With many in the prison population not exactly being what one would deem “model citizens”, the odds that they qualified for health coverage through employment are probably pretty low. In order to qualify for Medicare coverage, the rules are the same as for Social Security: one must work for 40 quarters in employment that pays taxes to the federal government.
Again, there is a high probability that many of these inmates will not qualify for this coverage, and will then become even more of a burden to the individual states in which they reside.
Those career criminals may also come to the realization that when they are older, the possibility of enrolling into any health plan may be prohibitively expensive, or even impossible, which could lead them back into the warm, welcoming arms of the prison system.
Look at the case of the notorious John Gotti, for a prime example. A career criminal who never held a job that paid taxes on a consistent basis (or probably ever), he banked hundreds of millions of dollars throughout his life, and in the end when he was finally caught, he was extremely sick.
Mr. Gotti died in prison in 2002 due to complications from throat cancer, a disease that if he tried to battle on his own without insurance, would most likely have cost him tens of millions of dollars. But while in prison, he had access to physicians, medications, and treatments all at no cost to him or his family.
And believe or not, the health care system within our own penitentiaries is not as horrific and antiquated as most of us may believe.
In many of today’s prisons, inmates have access to care through firms like Southern Health Partners, who tailor “medical, dental, and mental health services” to each jail facility with which they work.

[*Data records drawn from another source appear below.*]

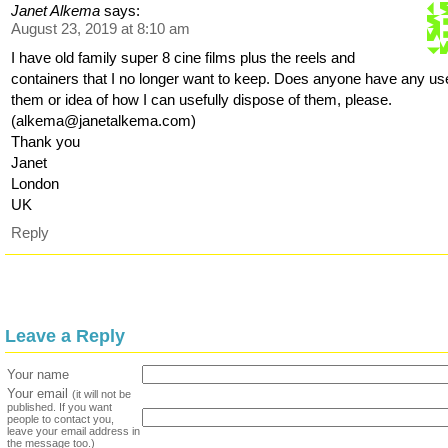
Janet Alkema
says:
August 23, 2019 at 8:10 am
I have old family super 8 cine films plus the reels and
containers that I no longer want to keep. Does anyone have any use
them or idea of how I can usefully dispose of them, please.
(alkema@janetalkema.com)
Thank you
Janet
London
UK
Reply
Leave a Reply
Your name
Your email
(it will not be
published. If you want
people to contact you,
leave your email address in
the message too.)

These services include “on-site nurse staffing and a physician and/or physician provider/extender who visits the facility on a regular basis”, as well as Health Education programs, Mental Health Services, and even Dental Services that can be performed off-site if needed.
More positive developments for those that sit behind bars and would like to have adequate health care: according to CNN Money, “more doctors are dropping their private practices, choosing to go to work behind bars treating murderers, rapists, and other hardened criminals.”
The reasons? “Better pay, better hours, retirement benefits and free malpractice insurance.” And the trend is not just for established health care providers, as the same article reported that in 2012 “at the University of Massachusetts Medical School, 22 of 150 new students chose the correctional health care clerkship as their first choice.”
And why not? According to Dr. Michelle Staples-Horne, medical director for the Georgia Department of Juvenile Justice, “students are looking for an employer who offers flexible work hours and a steady paycheck. Correctional health care offers both,” and “correctional physicians can earn starting salaries of around $140,000.”
The problems and the costs related to health care for the incarcerated are much bigger than the attention the subject is receiving, and if left unchecked, it would appear that Mr. Chad Kinsella was spot on in 2004 when he stated that “these costs will surely plague cash-strapped states for years to come.”